TimeSformer HR is a sophisticated video classification model that leverages space-time attention mechanisms for advanced video understanding. This particular version has been fine-tuned on the Kinetics-600 dataset, making it capable of classifying videos into 600 different categories. The model employs a high-resolution processing pipeline, making it particularly effective for detailed video analysis.
Implementation Details
The model utilizes the Transformer architecture adapted specifically for video processing, implementing space-time attention mechanisms as its core operational principle. It accepts video input as a sequence of frames (16 frames) with dimensions of 448x448 pixels, processing them through its transformer-based architecture to produce classification predictions.
- Built on PyTorch framework
- Supports high-resolution video input processing
- Implements space-time attention mechanism
- Fine-tuned on Kinetics-600 dataset
Core Capabilities
- Video classification across 600 categories
- High-resolution video processing
- Efficient space-time attention computation
- Batch processing support
- Integration with Hugging Face's transformers library
Frequently Asked Questions
Q: What makes this model unique?
This model's uniqueness lies in its specialized space-time attention mechanism that processes video data efficiently while maintaining high resolution, making it particularly effective for detailed video understanding tasks.
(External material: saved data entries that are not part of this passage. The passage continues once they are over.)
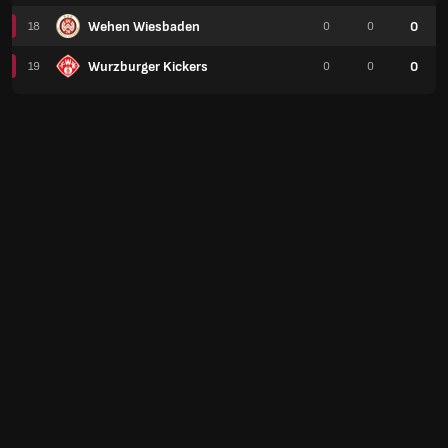
Wehen Wiesbaden
0
18
0
0
Wurzburger Kickers
0
19
0
0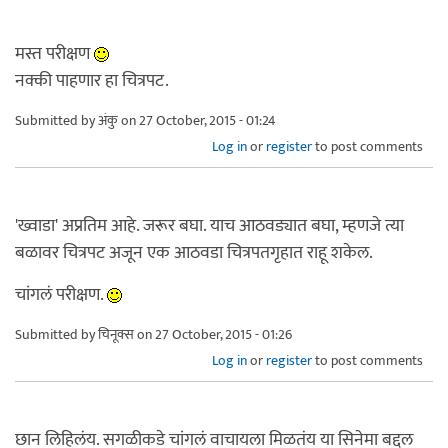
मस्त परीक्षण
नक्की पाहणार हा चित्रपट.
Submitted by
अंकु
on 27 October, 2015 - 01:24
Log in
or
register
to post comments
'ख्वाडा' अप्रतिम आहे. जरूर बघा. याच आठवड्यात बघा, म्हणजे त्या
बळावर चित्रपट अजून एक आठवडा चित्रपतगृहात राहू शकेल.
चांगलं परीक्षण.
Submitted by
चिनूक्स
on 27 October, 2015 - 01:26
Log in
or
register
to post comments
छान लिहिलंय. सगळीकडे चांगलं वाचायला मिळतंय या सिनेमा बद्दल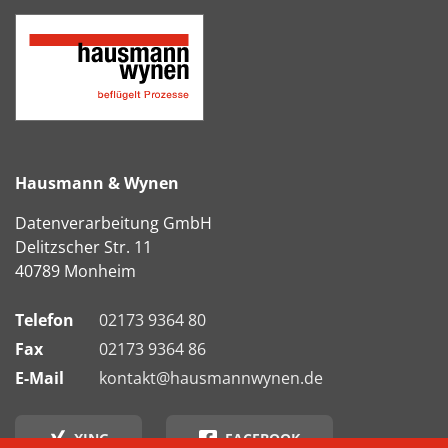
Hausmann & Wynen
Datenverarbeitung GmbH
Delitzscher Str. 11
40789 Monheim
Telefon
02173 9364 80
Fax
02173 9364 86
E-Mail
kontakt@hausmannwynen.de
XING
FACEBOOK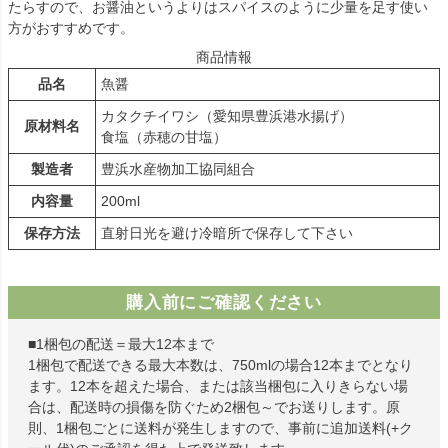
たらすので、お醤油というよりはスパイスのように少量を足す使い
方がおすすめです。
商品情報
品名
魚醤
カタクチイワシ（愛知県豊浜港水揚げ）
原材料名
食塩（赤穂の甘塩）
製造者
豊浜水産物加工協同組合
内容量
200ml
保存方法
直射日光を避け冷暗所で保存して下さい
購入前にご確認ください
■1梱包の配送＝最大12本まで
1梱包で配送できる最大本数は、750mlの場合12本までとなり
ます。12本を超えた場合、または該当梱包に入りきらない場
合は、配送時の損傷を防ぐため2梱包～でお送りします。原
則、1梱包ごとに送料が発生しますので、事前に追加送料(+ク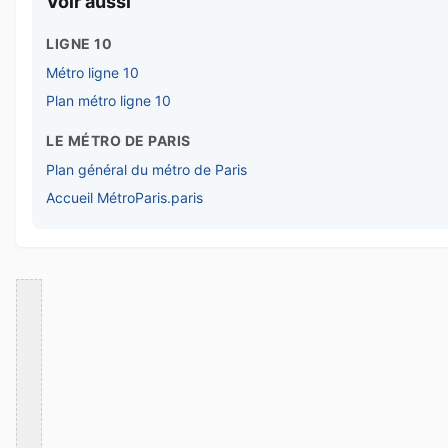
Voir aussi
LIGNE 10
Métro ligne 10
Plan métro ligne 10
LE MÉTRO DE PARIS
Plan général du métro de Paris
Accueil MétroParis.paris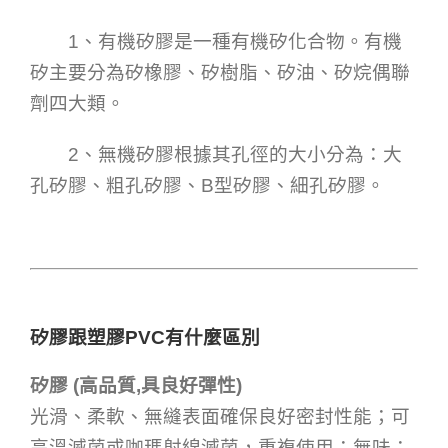
1、有機矽膠是一種有機矽化合物。有機
矽主要分為矽橡膠、矽樹脂、矽油、矽烷偶聯
劑四大類。
2、無機矽膠根據其孔徑的大小分為：大
孔矽膠、粗孔矽膠、B型矽膠、細孔矽膠。
矽膠跟塑膠PVC有什麼區別
矽膠 (高品質,具良好彈性)
光滑、柔軟、無縫表面確保良好密封性能；可
高溫滅菌或咖瑪射線滅菌，重複使用；無味；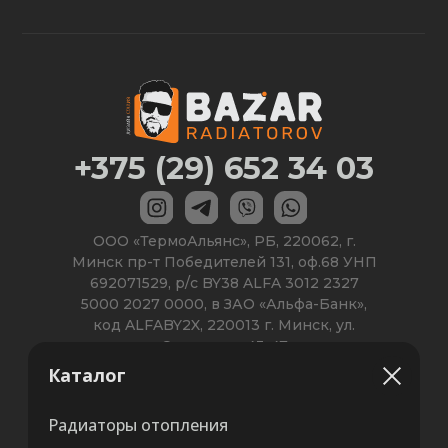
Каталог
Радиаторы отопления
The fine-tuning on Kinetics-600 provides it with broad classification capabilities across diverse video content.
Q: What are the recommended use cases?
The model is ideal for video classification tasks requiring high-resolution analysis, particularly in scenarios involving the 600 categories from the Kinetics dataset. It's well-suited for research applications, content categorization, and video understanding tasks in controlled environments.